Muito bem, depois de meses sem escrever, cá estou, dividindo mais um lampejo de pensamentos. Faz pouco mais de um mês que cheguei de Luanda, Angola, onde fui trabalhar em uma empresa que pretende construir casas populares lá. Levei comigo muitas pré-concepções do que seria realmente morar num país de língua Portuguesa e ainda na África.
Pobreza, violência, doenças sexualmente transmissíveis, malária... É (quase) tudo o que se escuta da África, mas, tirando a malária (e acrescentando-se a dengue) não é muito do que temos no Brasil? E logo que cheguei uma coisa engraçada que percebi foi alguns compatriotas se considerando melhores que os Angolanos, como se fôssemos cidadãos de primeiro mundo.
Com o passar dos dias fui sentindo a imensa falta de estrutura no país. Na empresa era raro o dia em que o gerador de energia não funcionava ou o dia em que a água chegava sem interrupção. Ficávamos sem energia praticamente todos os dias, e estávamos em Luanda (Capital). No período em que estive trabalhando tive que comprar água, que vem num caminhão pipa, diversas vezes para o alojamento e para o escritório. A internet e a comunicação por telefone também são muito precárias, não existe ligação a cobrar e o serviço de telefonia é bem caro.

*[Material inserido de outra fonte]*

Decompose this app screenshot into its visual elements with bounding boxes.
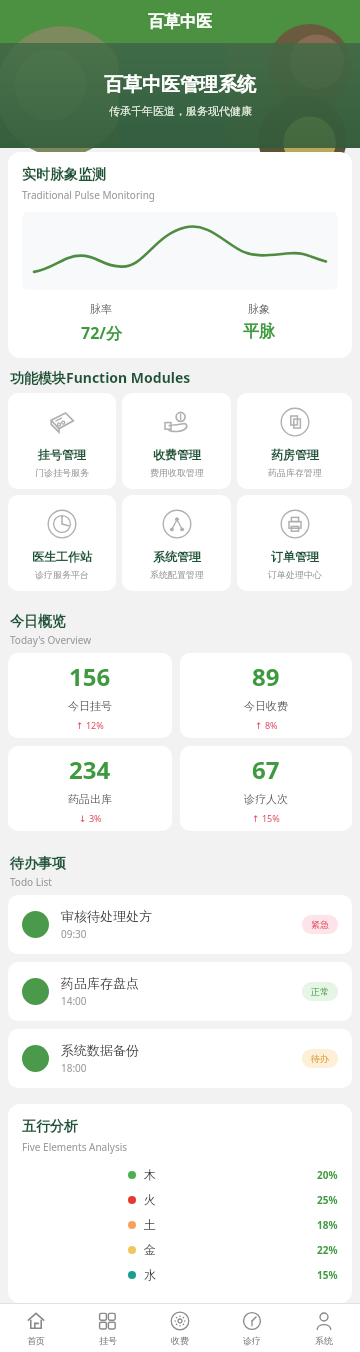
staticText: 百草中医管理系统: [104, 73, 256, 97]
staticText: 挂号: [99, 1335, 117, 1346]
staticText: 15%: [317, 1268, 338, 1282]
button[interactable]: 首页: [0, 1304, 72, 1352]
staticText: 待办: [311, 1053, 329, 1064]
staticText: 收费管理: [153, 447, 201, 462]
staticText: 正常: [311, 986, 329, 997]
staticText: 药房管理: [271, 447, 319, 462]
button[interactable]: 医生工作站: [8, 495, 116, 591]
button[interactable]: 五行分析: [8, 1104, 352, 1303]
staticText: ↑ 8%: [255, 719, 278, 731]
staticText: 紧急: [311, 919, 329, 930]
staticText: 09:30: [61, 927, 87, 941]
staticText: 脉象: [248, 302, 270, 316]
staticText: 百草中医: [148, 12, 212, 32]
staticText: 实时脉象监测: [22, 166, 106, 184]
staticText: 平脉: [243, 322, 275, 342]
staticText: 系统数据备份: [61, 1042, 139, 1058]
staticText: Five Elements Analysis: [22, 1140, 128, 1154]
button[interactable]: 收费管理: [122, 393, 231, 489]
staticText: 156: [69, 660, 111, 693]
staticText: 水: [144, 1267, 156, 1282]
staticText: 订单处理中心: [268, 569, 322, 580]
button[interactable]: 系统管理: [122, 495, 231, 591]
button[interactable]: 156: [8, 653, 172, 738]
staticText: 待办事项: [10, 855, 66, 873]
staticText: 72/分: [81, 322, 122, 344]
staticText: 67: [252, 753, 280, 786]
staticText: 系统配置管理: [150, 569, 204, 580]
staticText: 25%: [317, 1193, 338, 1207]
staticText: 系统管理: [153, 549, 201, 564]
button[interactable]: 挂号: [72, 1304, 144, 1352]
staticText: ↓ 3%: [79, 812, 102, 824]
staticText: ↑ 12%: [76, 719, 104, 731]
staticText: 金: [144, 1242, 156, 1257]
staticText: 传承千年医道，服务现代健康: [109, 104, 252, 118]
button[interactable]: 收费: [144, 1304, 216, 1352]
staticText: 功能模块Function Modules: [10, 368, 191, 387]
staticText: 火: [144, 1192, 156, 1207]
button[interactable]: 订单管理: [237, 495, 352, 591]
staticText: 18%: [317, 1218, 338, 1232]
button[interactable]: 89: [180, 653, 352, 738]
staticText: 木: [144, 1167, 156, 1182]
staticText: 门诊挂号服务: [35, 467, 89, 478]
button[interactable]: 审核待处理处方: [8, 895, 352, 954]
button[interactable]: 234: [8, 746, 172, 831]
staticText: 首页: [27, 1335, 45, 1346]
staticText: 14:00: [61, 994, 87, 1008]
staticText: 234: [69, 753, 111, 786]
staticText: 18:00: [61, 1061, 87, 1075]
staticText: 挂号管理: [38, 447, 86, 462]
staticText: Todo List: [10, 875, 52, 889]
staticText: Traditional Pulse Monitoring: [22, 188, 155, 202]
staticText: 五行分析: [22, 1118, 78, 1136]
staticText: 药品库存盘点: [61, 975, 139, 991]
button[interactable]: 实时脉象监测: [8, 152, 352, 358]
staticText: 诊疗人次: [244, 792, 288, 806]
staticText: 系统: [315, 1335, 333, 1346]
staticText: 今日收费: [244, 699, 288, 713]
staticText: 药品出库: [68, 792, 112, 806]
staticText: 20%: [317, 1168, 338, 1182]
button[interactable]: 系统: [288, 1304, 360, 1352]
staticText: 医生工作站: [32, 549, 92, 564]
staticText: 药品库存管理: [268, 467, 322, 478]
staticText: 诊疗: [243, 1335, 261, 1346]
staticText: 脉率: [90, 302, 112, 316]
button[interactable]: 67: [180, 746, 352, 831]
button[interactable]: 药房管理: [237, 393, 352, 489]
button[interactable]: 挂号管理: [8, 393, 116, 489]
staticText: 土: [144, 1217, 156, 1232]
staticText: 今日挂号: [68, 699, 112, 713]
staticText: 审核待处理处方: [61, 908, 152, 924]
staticText: 收费: [171, 1335, 189, 1346]
staticText: 诊疗服务平台: [35, 569, 89, 580]
staticText: 89: [252, 660, 280, 693]
staticText: 22%: [317, 1243, 338, 1257]
staticText: 今日概览: [10, 613, 66, 631]
button[interactable]: 系统数据备份: [8, 1029, 352, 1088]
button[interactable]: 药品库存盘点: [8, 962, 352, 1021]
staticText: Today's Overview: [10, 633, 92, 647]
button[interactable]: 诊疗: [216, 1304, 288, 1352]
staticText: 订单管理: [271, 549, 319, 564]
staticText: 费用收取管理: [150, 467, 204, 478]
staticText: ↑ 15%: [252, 812, 280, 824]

Angola produz muito poucos produtos manufaturados, a maioria dos produtos que encontramos nos mercados vem da Europa ou mesmo do Brasil, por isso (também) o custo de vida é muito alto.
Aí começa a lição... Não estou certo se conseguirei descrever todo o sentimento e aprendizado que tive até agora, mas logo de cara o que percebi foi o respeito dos Angolanos por nós, nos tratando com muita educação. Depois de alguns dias percebi que essa educação e respeito não são só com Brasileiros ou estrangeiros (que muitas vezes são os chefes deles e não os tratam com o mesmo respeito), mas também existe uma educação e respeito entre eles mesmos numa relação fraternal, se ajudando uns aos outros, cuidando uns dos outros.
Vendo nossos irmãos Africanos se tratando com todo aquele respeito até arriscaria dizer que é carinho que eles tem entre si, lembrando aquela pureza e inocência que temos na nossa infância. Percebi também um respeito admirável pelos mais velhos, que são chamados de "Cota". Quando um Cota fala todos escutam!
Andando pela cidade se percebe a falta de infra-estrutura (dizem que já foi muito pior durante as guerras). Os serviços básicos, como o de saúde, são muito caros e a população na maioria é muito pobre. Tudo parece muito difícil e injusto, é chocante num primeiro olhar, mas aos poucos se percebe a força com que eles enfrentam as dificuldades. Com alegria no olhar, estão trabalhando nas ruas e nos "business" diários. Muitos e muitos Angolanos trabalham assim, vendendo coisas, desde cartões de saldo para celulares até pequenos geradores e cadeiras de praia. Tudo o que se possa carregar eles vendem nas ruas. O mais estranho que vi foi um jogo completo de sala.
Um grande erro que acredito que cometemos é medir as coisas apenas dentro dos nossos conceitos, como se tudo o que fosse diferente do que entendemos como certo ou bom estivesse errado ou ruim. É lógico que não podemos desconsiderar também alguns padrões de saúde e dignidade humanas que são indispensáveis, mas digo com respeito ao que é necessário se TER para uma vida feliz. Vi que a maioria dos meus amigos Angolanos é muito feliz com o "pouco" que tem, e o pouco deles é menos que o nosso pouco...
Essa nossa ambição de querer mais, subir na vida, ter o carro do ano (no meu caso carro é dispensável), reconhecimento das pessoas etc., não faz parte constante da vida dos Angolanos que convivi. Faz a gente repensar nossos conceitos.
Para finalizar essa primeira parte, uma das lições que tive foi valorizar ainda mais (e sempre podemos mais) a simplicidade da vida, a capacidade de ser feliz com pouco. É repetitivo, porém verdadeiro: podemos ser felizes com pouco!